Nel corso dell'evento, sono stati presentati i risultati di un sondaggio sulla percezione che i principali intermediari finanziari hanno dell'innovazione tecnologica e uno studio sugli incrementi di produttività ottenibili nell'industria del risparmio gestito grazie alla gestione avanzata dei dati.

La ricetta conta più degli ingredienti

Nel discorso di apertura, tenuto da Roberto Ferrari, in passato Chief Innovation Officer per Mediobanca e oggi tra i principali esperti del settore Fintech, è stato presentato un apparente paradosso: da un lato gli istituti di credito perdono profittabilità [VIDEO] (in USA e UE, non in Asia) dall'altro la DATA Economy cresce a ritmi sostenuti con previsioni di fatturato nell'ordine di 739 miliardi nel 2020 più che raddoppiando rispetto ai 272 del 2015.

Dunque gli intermediari finanziari, che più di ogni altra categoria (ad eccezione ovviamente delle Big Tech) dispongono di dati, non sembrano in grado di valorizzarli.

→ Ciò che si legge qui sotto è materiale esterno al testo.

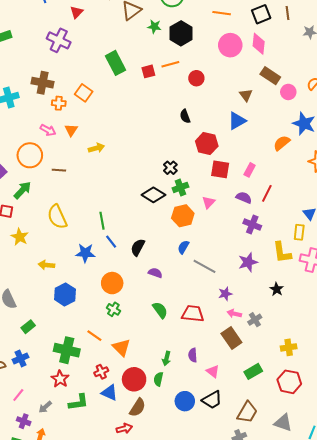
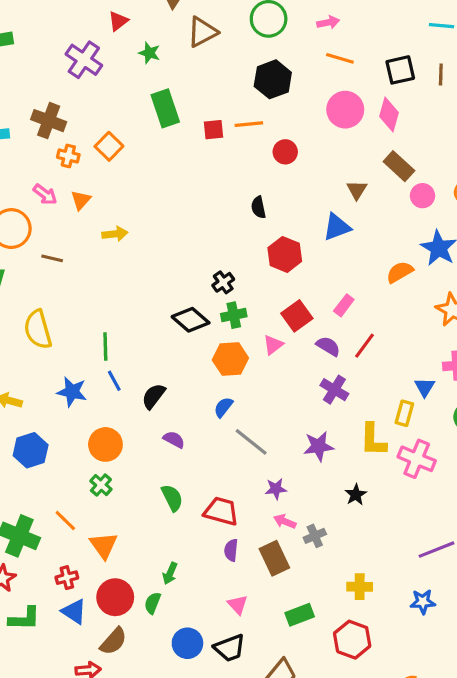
green star: (154, 27) -> (149, 53), moved
red square: (220, 169) -> (297, 316), moved, turned 36
purple semicircle: (193, 355) -> (231, 550), moved

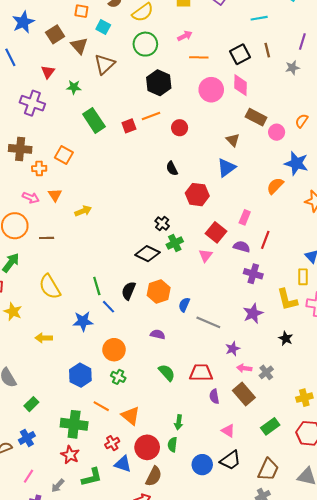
orange hexagon: (230, 359) -> (159, 291), moved
black semicircle: (154, 396) -> (129, 291), moved
blue hexagon: (31, 450) -> (80, 375), moved

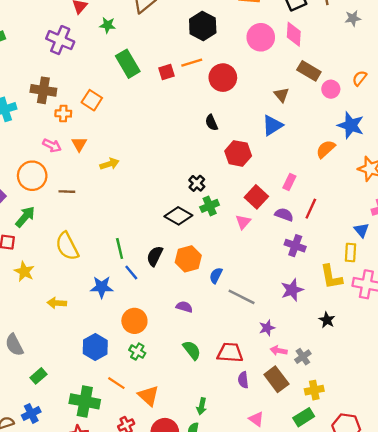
red circle: (180, 128) -> (223, 78), size x1.5
yellow cross: (304, 398) -> (314, 390), moved

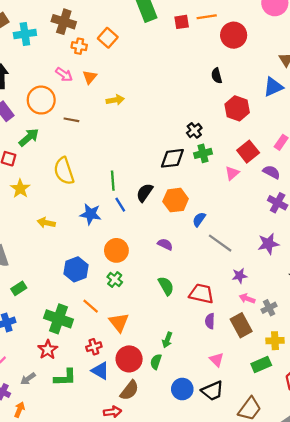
black diamond: (178, 216) -> (172, 158), turned -45

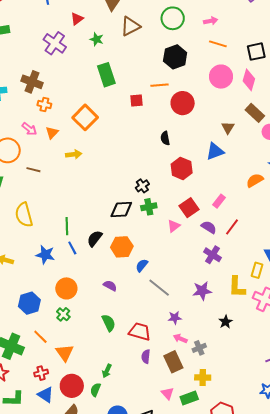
red square: (182, 22) -> (137, 101), moved
orange square: (108, 38) -> (85, 117), moved, size x1.4
pink triangle: (217, 360) -> (168, 393), moved

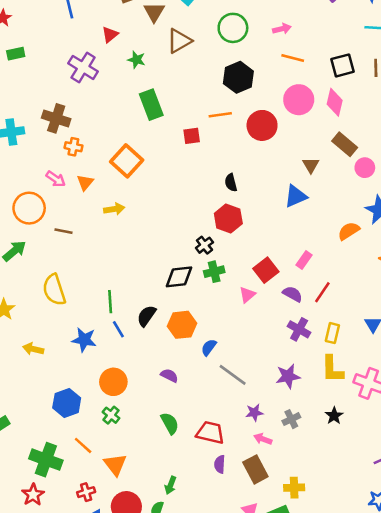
red circle: (183, 103) -> (262, 125), moved
red hexagon: (182, 168) -> (228, 218), moved
yellow rectangle: (257, 270) -> (332, 333), moved
black star: (226, 322) -> (334, 416), moved
gray cross: (199, 348) -> (291, 419), moved

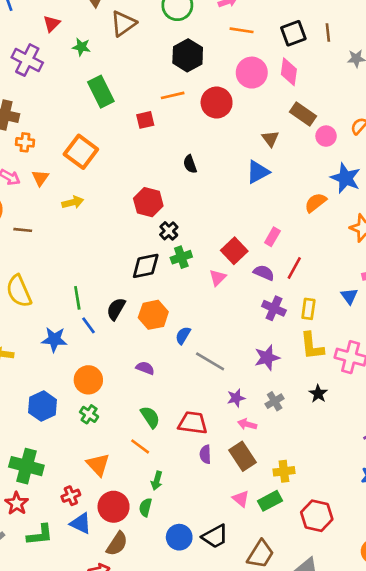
red hexagon: (228, 218) -> (148, 202), moved
orange line: (83, 445) -> (140, 446), moved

A questo proposito si può dire che "la ricetta conta più degli ingredienti": non è sufficiente disporre delle informazioni, ma occorre sviluppare la tecnologia più indicata per analizzarli ed estrarne il "valore economico". A questo proposito le tecnologie sulla frontiera sono costituite dall'Intelligenza Artificiale e dall'apprendimento automatico, noto in inglese come Machine Learning.

I vantaggi di SideKYC

Un interessante caso di studio è costituito dalla piattaforma tecnologica SideKYC, che consente alle istituzioni finanziarie di capitalizzare gli investimenti effettuati per adeguarsi alle disposizioni regolamentari in termini di gestione dei dati della clientela (processo Know Your Customer) realizzando utili elaborazioni delle informazioni raccolte sulla clientela. L'applicazione di algoritmi di machine learning in un quadro di riferimento di finanza comportamentale consentono di realizzare un profilo approfondito dei bisogni del consumatore e di metterlo in relazione con l'offerta di prodotti assicurativi e bancari.

Se il presente è sempre più caratterizzato da elevato impiego della tecnologia digitale in tutte le attività della vita quotidiana [VIDEO] e, quindi, anche nell'industria dei servizi finanziari, in futuro solo le aziende in grado di raggiungere la frontiera tecnologica del settore riusciranno a sopravvivere.